> Exercise requirements: Scanning the listing below, tally every line where the string "each" shows up, then state the count alone.

= = = =

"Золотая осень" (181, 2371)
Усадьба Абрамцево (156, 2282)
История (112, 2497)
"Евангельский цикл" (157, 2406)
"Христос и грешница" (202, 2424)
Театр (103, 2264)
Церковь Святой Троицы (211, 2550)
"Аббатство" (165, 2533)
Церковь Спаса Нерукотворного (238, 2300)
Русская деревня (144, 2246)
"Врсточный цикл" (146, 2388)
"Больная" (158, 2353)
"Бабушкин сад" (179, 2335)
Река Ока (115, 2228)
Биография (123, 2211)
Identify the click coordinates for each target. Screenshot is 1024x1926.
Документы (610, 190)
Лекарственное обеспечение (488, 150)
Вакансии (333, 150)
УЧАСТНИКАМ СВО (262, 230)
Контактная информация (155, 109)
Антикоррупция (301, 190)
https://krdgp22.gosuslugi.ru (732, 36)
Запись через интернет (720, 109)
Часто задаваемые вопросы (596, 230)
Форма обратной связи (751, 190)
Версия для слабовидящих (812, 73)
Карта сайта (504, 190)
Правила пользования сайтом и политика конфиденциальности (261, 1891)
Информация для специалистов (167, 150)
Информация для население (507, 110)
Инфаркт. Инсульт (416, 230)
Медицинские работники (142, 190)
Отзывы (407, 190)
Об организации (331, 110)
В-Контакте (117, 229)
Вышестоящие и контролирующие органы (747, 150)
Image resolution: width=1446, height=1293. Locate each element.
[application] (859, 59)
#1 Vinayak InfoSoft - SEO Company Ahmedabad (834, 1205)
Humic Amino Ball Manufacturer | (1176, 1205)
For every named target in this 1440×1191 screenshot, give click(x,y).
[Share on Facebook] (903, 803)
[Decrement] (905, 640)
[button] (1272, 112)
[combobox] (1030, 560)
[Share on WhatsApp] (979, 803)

= = = =

> Output below: 2